The yeast F1F0-ATP synthase forms dimeric complexes in the mitochondrial inner membrane and in a manner that is supported by the F0-sector subunits, Su e and Su g. Furthermore, it has recently been demonstrated that the binding of the F1F0-ATPase natural inhibitor protein to purified bovine F1-sectors can promote their dimerization in solution (Cabezon, E., Arechaga, I., Jonathan P., Butler, G., and Walker J. E. (2000) J. Biol. Chem. 275, 28353-28355). It was unclear until now whether the binding of the inhibitor protein to the F1 domains contributes to the process of F1F0-ATP synthase dimerization in intact mitochondria. Here we have directly addressed the involvement of the yeast inhibitor protein, INH1, and its known accessory proteins, Stf1 and Stf2, in the formation of the yeast F1F0-ATP synthase dimer. Using mitochondria isolated from null mutants deficient in INH1, Stf1, and Stf2, we demonstrate that formation of the F(1)F(0)-ATP synthase dimers is not adversely affected by the absence of these proteins. Furthermore, we demonstrate that the F1F0-ATPase monomers present in su e null mutant mitochondria can be as effectively inhibited by INH1, as its dimeric counterpart in wild-type mitochondria. We conclude that dimerization of the F1F0-ATP synthase complexes involves a physical interaction of the membrane-embedded F0 sectors from two monomeric complexes and in a manner that is independent of inhibitory activity of the INH1 and accessory proteins.

Enhancement of pyruvate productivity by inducible expression of a F(0)F(1)-ATPase inhibitor INH1 in Torulopsis glabrata CCTCC M202019.[Pubmed:19761804]

J Biotechnol. 2009 Oct 26;144(2):120-6.

The aim of this study is to establish a controllable intracellular ATP content regulation system applied to the enhancement of pyruvate production in Torulopsis glabrata. The INH1 gene, which encodes a F(0)F(1)-ATPase inhibitor from Saccharomyces cerevisiae, was expressed under a copper ion inducible promoter in the pyruvate producer Torulopsis glabrata CCTCC M202019. The resultant strain was designated as T. glabrata INH1. The induction efficiency was measured by the inducible expression of an enhanced green fluorescence protein. The copper inducible INH1 gene could control the intracellular ATP content (24 h) in an extensive range between 0.192 mmol/mg protein and 0.642 mmol/mg protein in a flask culture. With T. glabrataINH1, induction with 30 microM of Cu(2+) at 12 h in a 3 L fermentor improved pyruvate yield from glucose on biomass by 29% and its yield by 20%, respectively.

Small molecule targeting the Hec1/Nek2 mitotic pathway suppresses tumor cell growth in culture and in animal.[Pubmed:18922912]

Cancer Res. 2008 Oct 15;68(20):8393-9.

Hec1 is a conserved mitotic regulator critical for spindle checkpoint control, kinetochore functionality, and cell survival. Overexpression of Hec1 has been detected in a variety of human cancers and is linked to poor prognosis of primary breast cancers.
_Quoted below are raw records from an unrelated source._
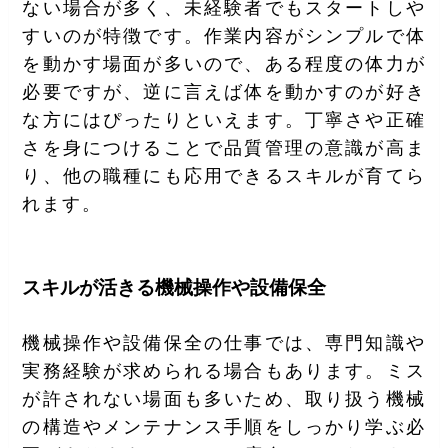
ない場合が多く、未経験者でもスタートしや
すいのが特徴です。作業内容がシンプルで体
を動かす場面が多いので、ある程度の体力が
必要ですが、逆に言えば体を動かすのが好き
な方にはぴったりといえます。丁寧さや正確
さを身につけることで品質管理の意識が高ま
り、他の職種にも応用できるスキルが育てら
れます。
スキルが活きる機械操作や設備保全
機械操作や設備保全の仕事では、専門知識や
実務経験が求められる場合もあります。ミス
が許されない場面も多いため、取り扱う機械
の構造やメンテナンス手順をしっかり学ぶ必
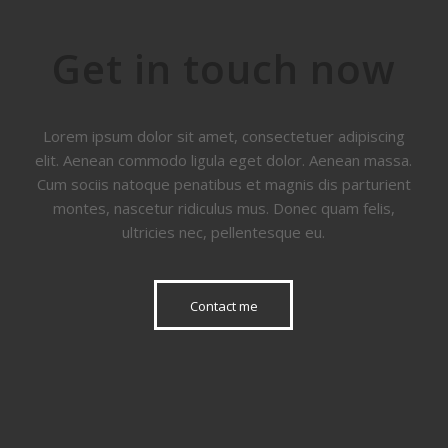
Get in touch now
Lorem ipsum dolor sit amet, consectetuer adipiscing
elit. Aenean commodo ligula eget dolor. Aenean massa.
Cum sociis natoque penatibus et magnis dis parturient
montes, nascetur ridiculus mus. Donec quam felis,
ultricies nec, pellentesque eu.
Contact me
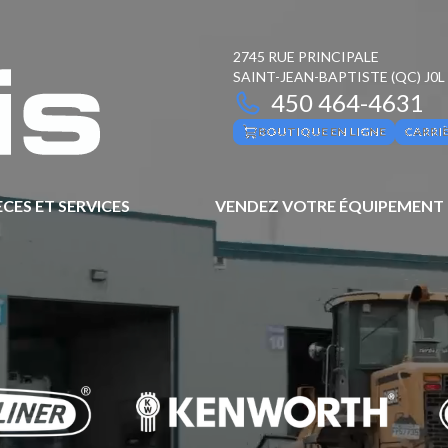
2745 RUE PRINCIPALE
SAINT-JEAN-BAPTISTE
(QC)
J0L
450 464-4631
BOUTIQUE EN LIGNE
CARRI
ÈCES ET SERVICES
VENDEZ VOTRE ÉQUIPEMENT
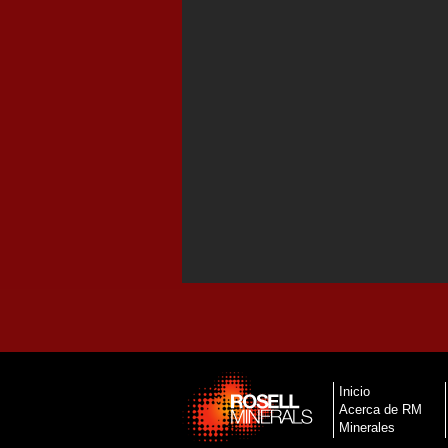
Inicio
Acerca de RM
Minerales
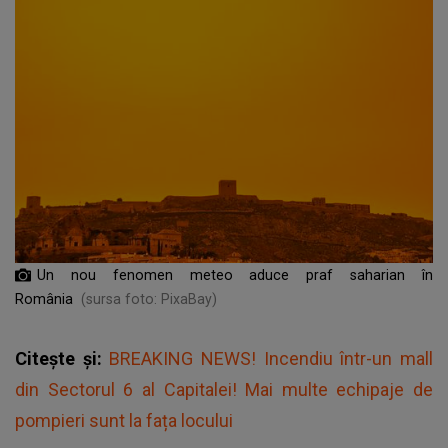
Un nou fenomen meteo aduce praf saharian în
România
(sursa foto: PixaBay)
Citește și:
BREAKING NEWS! Incendiu într-un mall
din Sectorul 6 al Capitalei! Mai multe echipaje de
pompieri sunt la fața locului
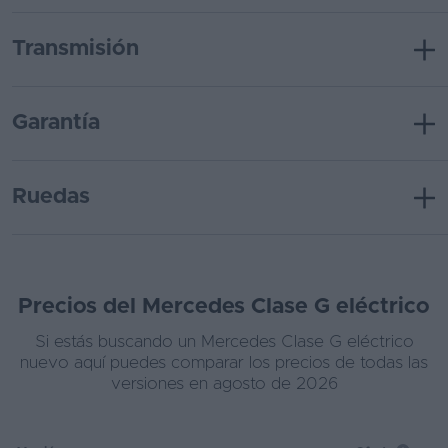
Transmisión
Garantía
Ruedas
Precios del Mercedes Clase G eléctrico
Si estás buscando un Mercedes Clase G eléctrico
nuevo aquí puedes comparar los precios de todas las
versiones en agosto de 2026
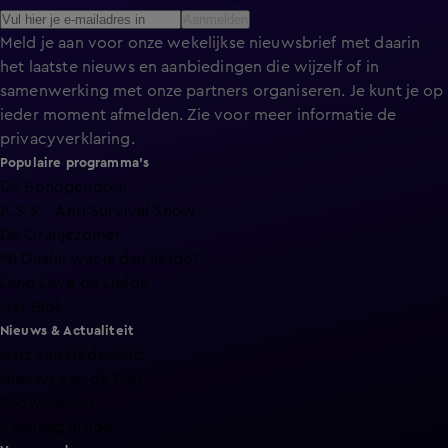
Aanmelden
Meld je aan voor onze wekelijkse nieuwsbrief met daarin
het laatste nieuws en aanbiedingen die wijzelf of in
samenwerking met onze partners organiseren. Je kunt je op
ieder moment afmelden. Zie voor meer informatie de
privacyverklaring
.
Populaire programma's
De Bondgenoten
A.S.S. - Anti Survival Show
De Oranjezomer
Mi Dushi: wat is dan liefde?
Lang Leve de Liefde
Het Blok
Nieuws & Actualiteit
Hart van Nederland
Nieuws van de Dag
Shownieuws
Vandaag Inside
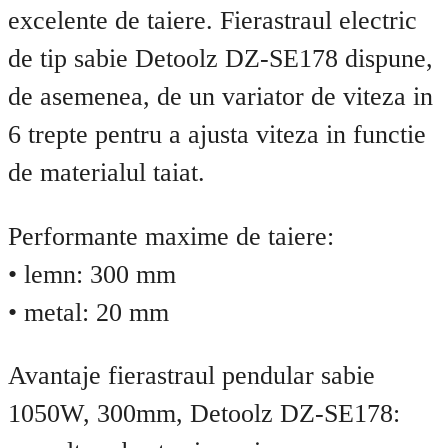
excelente de taiere. Fierastraul electric
de tip sabie Detoolz DZ-SE178 dispune,
de asemenea, de un variator de viteza in
6 trepte pentru a ajusta viteza in functie
de materialul taiat.
Performante maxime de taiere:
• lemn: 300 mm
• metal: 20 mm
Avantaje fierastraul pendular sabie
1050W, 300mm, Detoolz DZ-SE178:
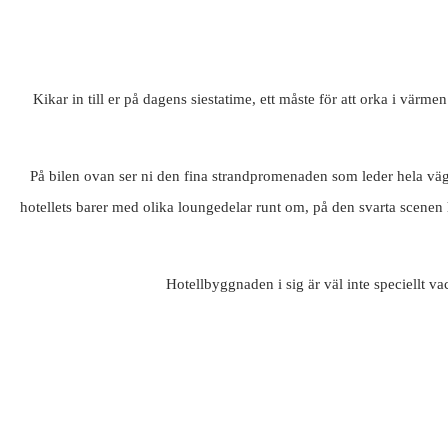
Kikar in till er på dagens siestatime, ett måste för att orka i värme
På bilen ovan ser ni den fina strandpromenaden som leder hela väge
hotellets barer med olika loungedelar runt om, på den svarta scenen h
Hotellbyggnaden i sig är väl inte speciellt v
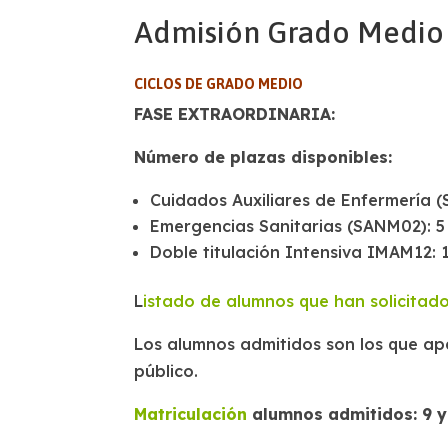
Admisión Grado Medio
CICLOS DE GRADO MEDIO
FASE EXTRAORDINARIA:
Número de plazas disponibles:
Cuidados Auxiliares de Enfermería (
Emergencias Sanitarias (SANM02): 5
Doble titulación Intensiva IMAM12: 
L
istado de alumnos que han solicitad
Los alumnos admitidos son los que apa
público.
Matriculación
alumnos admitidos: 9 y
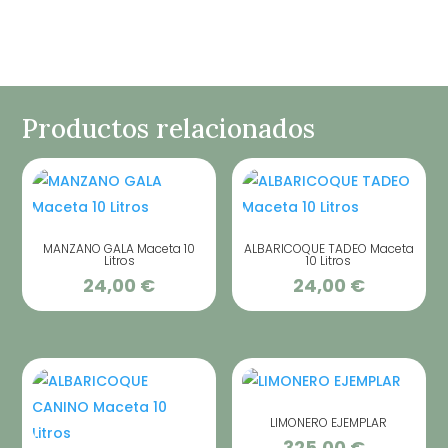
Productos relacionados
MANZANO GALA Maceta 10
ALBARICOQUE TADEO Maceta
Litros
10 Litros
24,00
€
24,00
€
LIMONERO EJEMPLAR
325,00
€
Through a chemical genetic screening, we have identified a small molecule, N-(4-[2,4-dimethyl-phenyl]-thiazol-2-yl)-benzamide (INH1), which specifically disrupts the Hec1/Nek2 interaction via direct Hec1 binding. Treating cells with INH1 triggered reduction of kinetochore-bound Hec1 as well as global Nek2 protein level, consequently leading to metaphase chromosome misalignment, spindle aberrancy, and eventual cell death. INH1 effectively inhibited the proliferation of multiple human breast cancer cell lines in culture (GI(50), 10-21 micromol/L). Furthermore, treatment with INH1 retarded tumor growth in a nude mouse model bearing xenografts derived from the human breast cancer line MDA-MB-468, with no apparent side effects. This study suggests that the Hec1/Nek2 pathway may serve as a novel mitotic target for cancer intervention by small compounds.